Designed by Tzeitel Enchantment, founder of power Up For Charge in SL, the the Foundation’s representative in-world, together with Tintin (AbOrigin) and artist Suzen Juel, this is a region established to help spread awareness of CHARGE Syndrome in-world and to offer Second Life residents the opportunity to support the work of the CHARGE Syndrome Foundation through donations (either L$ via the in-world tip jars or by following links to the Foundation’s donations web page).
The design of the region apparently changes every three months, and at the time of my visit it lay dressed at Outpost Camp Charge, described as an eclectic planet from which visitors might explore the outer reaches of the SL universe. In this the setting – which has little in the way of what might be regarded as “traditional” terraforming or landscaping, but which nonetheless retains an engaging look and feel – carries something of a strong Star Wars vibe, although other sci-fi franchises and films also enter into the mix.

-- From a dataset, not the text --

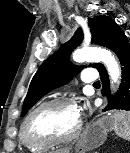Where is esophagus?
I'll list each match as a JSON object with an SVG mask.
<instances>
[{"label":"esophagus","mask_w":130,"mask_h":153,"mask_svg":"<svg viewBox=\"0 0 130 153\" xmlns=\"http://www.w3.org/2000/svg\"><path fill=\"white\" fill-rule=\"evenodd\" d=\"M103 109V106L100 108V110H102Z\"/></svg>","instance_id":"obj_1"}]
</instances>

The Stars Wars elements come in several forms, from the general architecture, with many of the buildings looking like they may have been transplanted here from places such as Mos Eisley, through the droids and ground transports waiting to the found, to the TIE Fighter roller coaster located at one end of the region as one of its several rides. Many of the buildings are places you can enter, offering bars, music venues, droid repair shops, hangers, and so on, all ready for exploration.
Mixed in with this are two redressed Starfleet Runabouts, ED-209 from Robocop, a forlorn Iron Giant, alien cafés (one of which, minus its automaton server, would look right at home if it were to pop-up in Blade Runner) and a floating lounge, and lots of art in the form of sculptures, all overseen by a giant floating brain and a whale swimming serenely through the sky.

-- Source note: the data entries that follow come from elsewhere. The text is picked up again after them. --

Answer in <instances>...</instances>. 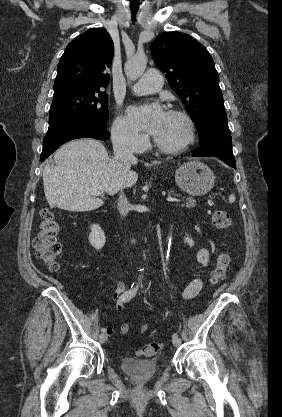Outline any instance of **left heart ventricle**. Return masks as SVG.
Masks as SVG:
<instances>
[{
    "label": "left heart ventricle",
    "instance_id": "obj_1",
    "mask_svg": "<svg viewBox=\"0 0 282 417\" xmlns=\"http://www.w3.org/2000/svg\"><path fill=\"white\" fill-rule=\"evenodd\" d=\"M155 136L167 144L177 143L185 136L184 124L179 118L164 114L161 127Z\"/></svg>",
    "mask_w": 282,
    "mask_h": 417
}]
</instances>
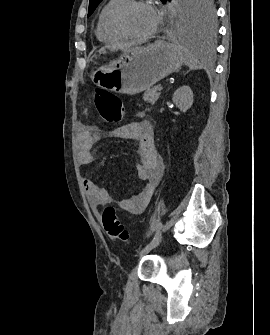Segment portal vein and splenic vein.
<instances>
[{
  "instance_id": "portal-vein-and-splenic-vein-1",
  "label": "portal vein and splenic vein",
  "mask_w": 270,
  "mask_h": 335,
  "mask_svg": "<svg viewBox=\"0 0 270 335\" xmlns=\"http://www.w3.org/2000/svg\"><path fill=\"white\" fill-rule=\"evenodd\" d=\"M164 89V86L157 87V93H161V90Z\"/></svg>"
}]
</instances>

Within all this are a couple of places that look as if they might host music events within the region – although if so, I couldn’t find any info on upcoming events; a labyrinth, a portion of the Liberty Bridge in Budapest (and which looks like it would be well at home as a part of the Batman set); experience-driven teleport disks to help people get around and – for those who find their way to it, a skyborne amusement park.
Such is the eclectic nature of the setting, offering a blow-by-blow description here is wasted: this is a setting that should be fully explored on foot and via the automatic skiffs that circulate through the region. What I will say is tat the fund-raising element to the setting is very subtle and unpressured (no kiosks leaping out at you at every turn). Equally subtle are the info boards found through the setting and which provide information on CHARGE in nice, bite-sized chunks that avoid giving any sense of information indigestion.
Needless to say, all of this is high photogenic as well as educational, making for an engaging – and worthwhile – visit. When visiting, do note that a chat extender is in operation.
About CHARGE Syndrome
CHARGE syndrome was first described in 1979 in relation to newborn children suffering a non-random pattern of the congenital anomalies that occurs together more frequently than one would expect on the basis of chance, with the acronym being used to define the conditions: Coloboma (a hole in one of the structures of the eye), A congenital Heart defect (CHD), Choanal Atresia (a blockage of the back of the nasal passage), Retardation of growth and/or development, Genital and/or urinary abnormalities, and Ear abnormalities and deafness.
As very few newborn children exhibit 100% of these features, CHRAGE is no longer used in the diagnosis of babies suffering from the syndrome, by the name has remained in use. The syndrome occurs only in 0.1–1.2 per 10,000 live births. About two thirds of cases are due to a CHD7 mutation. It is one of the leading causes of congenital deaf-blindness in the United States.
About the CHARGE Syndrome Foundation
The CHARGE Syndrome Foundation was founded in 1982 in the United States, where it grew out of the Deaf-Blind Project in the Division of Genetics, University of Missouri. Since then, it has grown into one of the leading centres of expertise for research into and treatment of the syndrome and in ensuring children suffering from it receive all of the correct medical care they may require, and is active in 25 countries world-wide, with over 90% of the funds raised being channelled into directly benefiting individuals and families.